# Wikijunior:How Things Work/Binary Numbers

## Contents

#### What is Binary?[edit]

Binary is a new type of number system. You see it as 1s and 0s in movies or TV shows. Computers use this number system to add, subtract, multiply, divide and do every math operation done on computers. Computers save data using binary. This book will teach you how binary works, why computers use it, and how they use it.

#### Why do we use Binary?[edit]

In normal math, we don't use binary. We were taught to use our normal number system. Binary is much easier to do math in than normal numbers because you only are using two symbols - 1 and 0 instead of ten symbols - 0, 1, 2, 3, 4, 5, 6, 7, 8, and 9.

Computers use binary because they can only read and store an on or off charge. So, using 0 as "off" and 1 as "on," we can use numbers in electrical wiring. Think of it as this - if you had one color for every math symbol (0 to 9), you'd have ten colors. That's a lot of colors to memorize, but you have done it anyway. If you were limited to only black and white, you'd only have two colors. It would be so much easier to memorize, but you would need to make a new way of writing down numbers. Binary is just that - a new way to record and use numbers.

#### Binary Notation[edit]

In first grade, you were taught that we have a ones, tens, hundreds columns and so on (they multiply by 10). Binary also has columns, but they aren't ones and tens. The columns in binary are...

Binary |
... | 1,000,000 | 100,000 | 10,000 | 1,000 | 100 | 10 | 1 |

Base-10* version |
... | 64 | 32 | 16 | 8 | 4 | 2 | 1 |

* *Normal numbers are called base-10, because there are 10 symbols that we use. Binary is called base-2, because it uses two symbols.*

So what makes binary so easy? The answer lies in how we read the number. If we had the number 52, we have a 2 in the ones column, adding 2 times 1 to the total (2). We have a 5 in the 10s column, multiply that together and get 50, adding that to the total. Our total number is 52, like we expect. In binary, though, this is way simpler if you know how to read it fast.

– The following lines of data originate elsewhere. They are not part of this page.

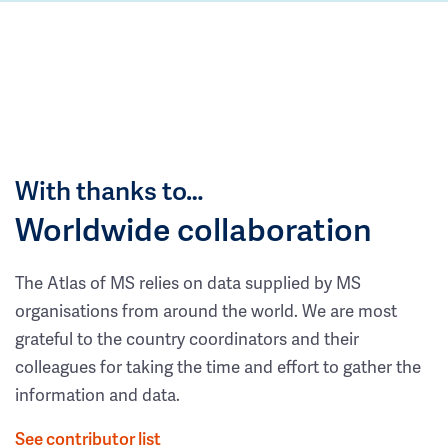
With thanks to…
Worldwide collaboration
The Atlas of MS relies on data supplied by MS
organisations from around the world. We are most
grateful to the country coordinators and their
colleagues for taking the time and effort to gather the
information and data.
See contributor list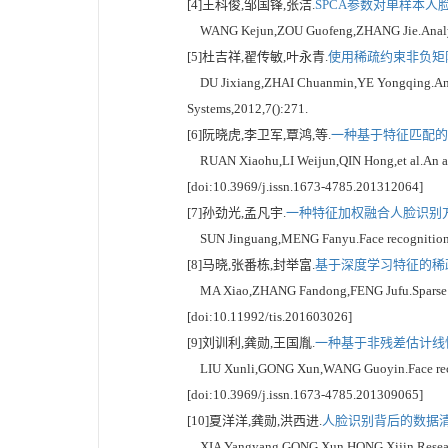
[4]王科俊,邹国锋,张洁.
SPCA参数对单样本人脸
WANG Kejun,ZOU Guofeng,ZHANG Jie.Analysis of 
[5]杜吉祥,翟传敏,叶永青.
使用稀疏约束非负矩阵
DU Jixiang,ZHAI Chuanmin,YE Yongqing.An age
Systems,2012,7():271.
[6]阮晓虎,李卫军,覃鸿,等.
一种基于特征匹配的人
RUAN Xiaohu,LI Weijun,QIN Hong,et al.An asses
[doi:10.3969/j.issn.1673-4785.201312064]
[7]孙劲光,孟凡宇.
一种特征加权融合人脸识别方法
SUN Jinguang,MENG Fanyu.Face recognition by w
[8]马晓,张番栋,封举富.
基于深度学习特征的稀疏
MA Xiao,ZHANG Fandong,FENG Jufu.Sparse repres
[doi:10.11992/tis.201603026]
[9]刘训利,龚勋,王国胤.
一种基于非残差估计线性
LIU Xunli,GONG Xun,WANG Guoyin.Face recogniti
[doi:10.3969/j.issn.1673-4785.201309065]
[10]夏洋洋,龚勋,洪西进.
人脸识别背后的数据清理
XIA Yangyang,GONG Xun,HONG Xijin.Research on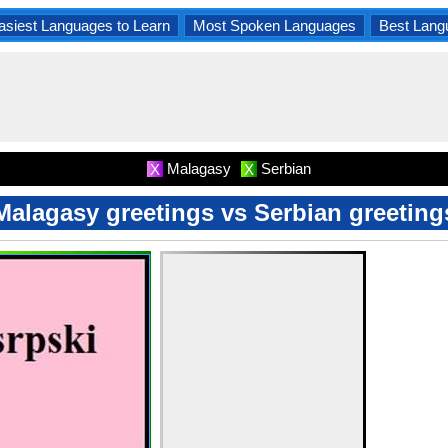
asiest Languages to Learn
Most Spoken Languages
Best Lang
Malagasy
Serbian
X
X
Malagasy greetings vs Serbian greeting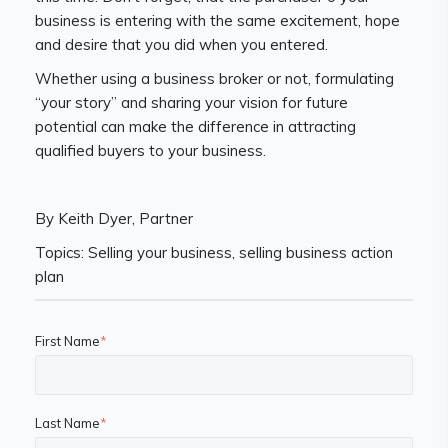
business is entering with the same excitement, hope
and desire that you did when you entered.
Whether using a business broker or not, formulating
“your story” and sharing your vision for future
potential can make the difference in attracting
qualified buyers to your business.
By Keith Dyer, Partner
Topics: Selling your business, selling business action
plan
First Name
*
Last Name
*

**Binary numbers are read from right to left, unlike normal numbers which are read left to right.**

We have been trained to read these base-10 numbers really quickly. Reading binary for humans is slower since we are used to base-10. You are now starting to learn how to read base-2, so it will be slow. You will get faster over time.

### Translating to Base-10[edit]

The binary number for 52 is 110100. How do you read a binary number?

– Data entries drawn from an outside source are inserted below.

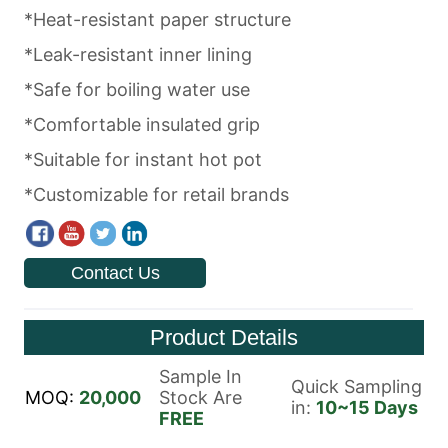
Contact Us
Product Details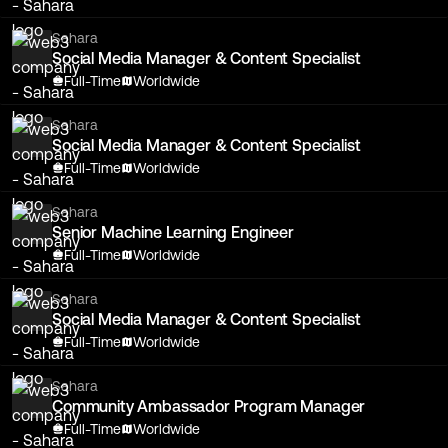
Sahara
Social Media Manager & Content Specialist
Full-Time
Worldwide
Sahara
Social Media Manager & Content Specialist
Full-Time
Worldwide
Sahara
Senior Machine Learning Engineer
Full-Time
Worldwide
Sahara
Social Media Manager & Content Specialist
Full-Time
Worldwide
Sahara
Community Ambassador Program Manager
Full-Time
Worldwide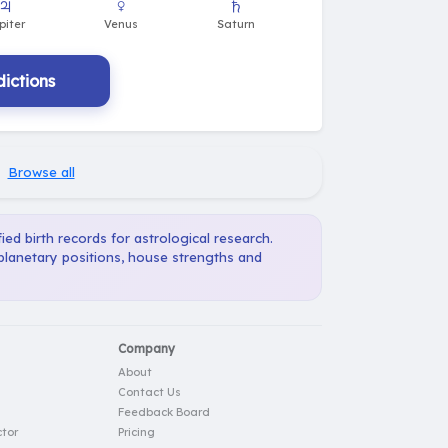
ictions
·
Browse all
ied birth records for astrological research.
 planetary positions, house strengths and
Company
About
Contact Us
Feedback Board
tor
Pricing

- You look at the ones column. Since it has a 0 in it, you don't add anything to the total.
- Then you look at the twos column. Nothing, so we move on to the next column.
- We have a 1 in the fours column, so we add 4 to the total (total is 4).
- Skipping the eights column since it has a 0, we have come to a 1 in the sixteens column. We add 16 to the total (total is 20).
- Last, we have a 1 in the thirty-twos column. We add this to our total (total is 52).

We're done! We now have the number 52 as our total. The basics of reading a base-2 number is add each columns value to the total if there is a 1 in it. You don't have to multiply like you do in base-10 to get the total (like the 5 in the tens column from the above base-10 example), which can speed up your reading of base-2 numbers. Let's look at that in a table.

Binary digit | Column | Binary digit's value |
---|---|---|

0 | 1 | 0 |

0 | 2 | 0 |

1 | 4 | 4 |

0 | 8 | 0 |

1 | 16 | 16 |

1 | 32 | 32 |

Total |
52 |

Now let's look at another number.

### Finding a Mystery Number[edit]

The binary number is 1011, but we don't know what it is. Let's go through the column-reading process to find out what the number is.

- The ones column has a 1 in it, so we add 1 x 1 to the total (total is 1).
- The twos column has a 1 in it, so we add 1 x 2 to the total (total is 3).
- The fours column has a 0 in it, so we add 0 x 4 to the total (total is still 3).
- The eights column has a 1 in it, so we add 1 x 8 to the total (total is 11).

We are done, so the total is the answer. The answer is 11! Here are some more numbers for you to work out.

- 101
- 1111
- 10001
- 10100
- 101000

#### Memory[edit]

Binary is how we use numbers in electronics. All modern computers use binary to remember numbers. How computers remember the numbers won't be taught in this book, but you will learn how the binary numbers come into play for computers remembering certain things.

### Bits and Bytes[edit]

A bit is one symbol in a binary, or one value in one column. (It's short for binary digit.) A byte is eight bits put together (Why eight? It has to do with remembering letters, which you'll read later).